** SUPPLIED MATERIAL **
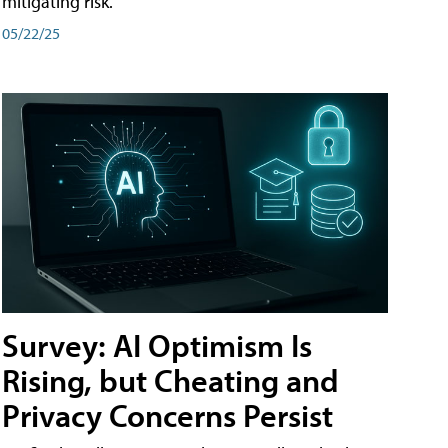
mitigating risk.
05/22/25
Survey: AI Optimism Is
Rising, but Cheating and
Privacy Concerns Persist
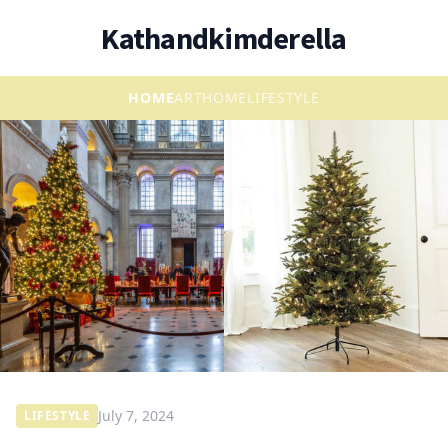
Kathandkimderella
HOME
ART
HOME
LIFESTYLE
July 7, 2024
LIFESTYLE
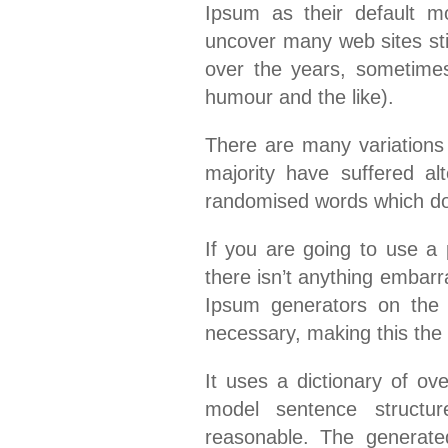
Ipsum as their default mo
uncover many web sites stil
over the years, sometime
humour and the like).
There are many variations
majority have suffered al
randomised words which don’
If you are going to use 
there isn’t anything embarr
Ipsum generators on the 
necessary, making this the f
It uses a dictionary of ov
model sentence structu
reasonable. The generate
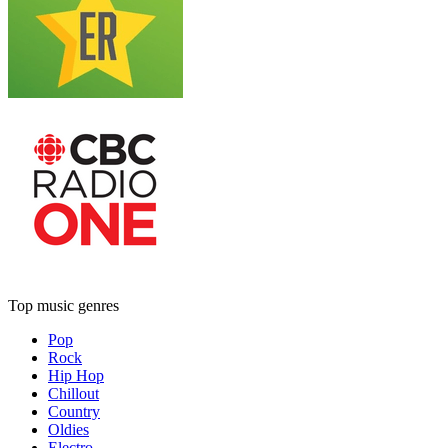
Top music genres
Pop
Rock
Hip Hop
Chillout
Country
Oldies
Electro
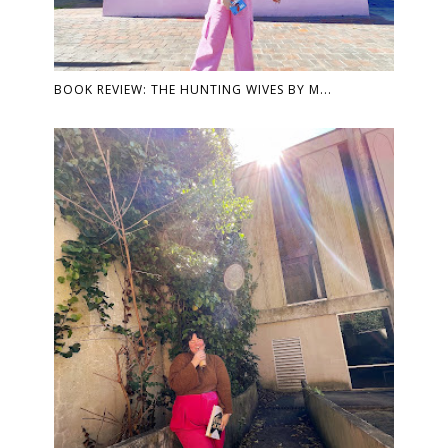
BOOK REVIEW: THE HUNTING WIVES BY M...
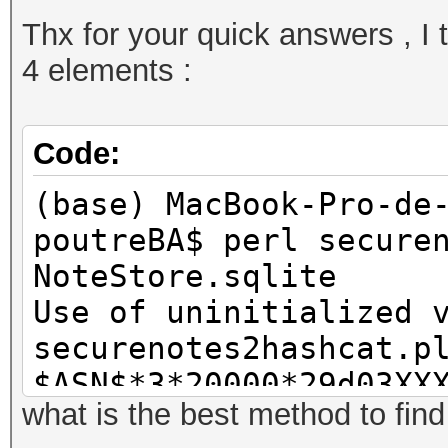
Thx for your quick answers , I tr
4 elements :
Code:
(base) MacBook-Pro-de
poutreBA$ perl secure
NoteStore.sqlite
Use of uninitialized 
securenotes2hashcat.p
$ASN$*3*20000*29d03XX
what is the best method to fin
$ASN$*114*20000*29dXX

** PROBLEM DESCRIPTION **
Extract the full listing exactly, with the pictures left out.

** FINAL ANSWER **
mitigating risk.
05/22/25
Survey: AI Optimism Is
Rising, but Cheating and
Privacy Concerns Persist
Kathandkimderella
HOME
ART
HOME
LIFESTYLE
July 7, 2024
LIFESTYLE
Ipsum as their default mo
uncover many web sites stil
over the years, sometime
humour and the like).
There are many variations
majority have suffered al
randomised words which don’
If you are going to use 
there isn’t anything embarr
Ipsum generators on the 
necessary, making this the f
It uses a dictionary of ov
model sentence structu
reasonable. The generate
Top music genres
Pop
Rock
Hip Hop
Chillout
Country
Oldies
Electro
BOOK REVIEW: THE HUNTING WIVES BY M...
Thx for your quick answers , I tr
4 elements :
Code:
(base) MacBook-Pro-de
poutreBA$ perl secure
NoteStore.sqlite
Use of uninitialized 
securenotes2hashcat.p
$ASN$*3*20000*29d03XX
what is the best method to fin
$ASN$*114*20000*29dXX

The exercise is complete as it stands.